Their desperation had resulted in violence as the people of the community fought for their rights in the society. The police engaged the striking miners in running battles and increased their vigilance in the regions. The miners, on the other hand, protested their misery and often fought the police. In one of the encounters, Tony Elliot is arrested as he joined the protesters in fighting for their rights. During his arrest, Billy missed the Newcastle auditions to get to ballet school. The effects of the violence shape the needs of the society. People find it appealing for the men in the society to portray strength hence the need to participate in boxing. The violence expressed in the movie influences the preference for sports and social behaviors. Billys father expresses his dislike for Billys behavior violently and hopes that it would harden him and make him strong enough to conform to the society. The miners strike influences the development of social stereotypes (Chrisler, 45).
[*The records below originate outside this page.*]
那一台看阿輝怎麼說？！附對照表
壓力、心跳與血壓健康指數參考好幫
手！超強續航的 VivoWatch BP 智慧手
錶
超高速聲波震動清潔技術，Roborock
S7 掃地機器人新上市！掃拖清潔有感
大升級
Billy Elliot is a good movie that shows the importance of self-discovery and fighting the social stereotypes of the society. Billy achieves his dreams and becomes a famous ballet dancer despite the fact that it was not acceptable to his community. Many people fail to achieve their dreams and find happiness as they conform to the requirements of the society. However, the only chance that one could find happiness in life would be by accepting his difference and remaining committed to his course. Billy is an inspirational character that influences people to fight the urge to conform to the social prejudices of the society but stand out fighting for their differences.
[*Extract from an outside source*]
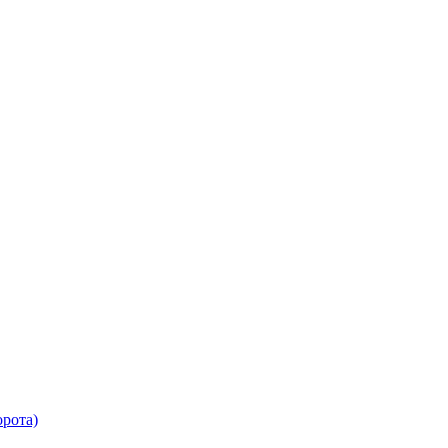
рота)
Billy Elliot. Dir. Stephen Daldry. 2000. BBC Films, 2000. Film.
Chang, Jennifer. "The Social and Cultural Implications of Gender-Crossing in Sports." The Social and Cultural Implications of Gender-Crossing in Sports. Web. 26 Nov. 2015. <http://serendip.brynmawr.edu/local/scisoc/sports02/papers/jchang.html>.
Chrisler, Joan C. Handbook of Gender Research in Psychology. New York: Springer, 2010. Print.
Hilary M. Sex & Gender: An Introduction. 3rd ed. Mountain View, Calif.: Mayfield Pub., 1997. Print.
McRae, Susan. Changing Britain: Families and Households in the 1990s. Oxford: Oxford UP, 1999. 90. Print.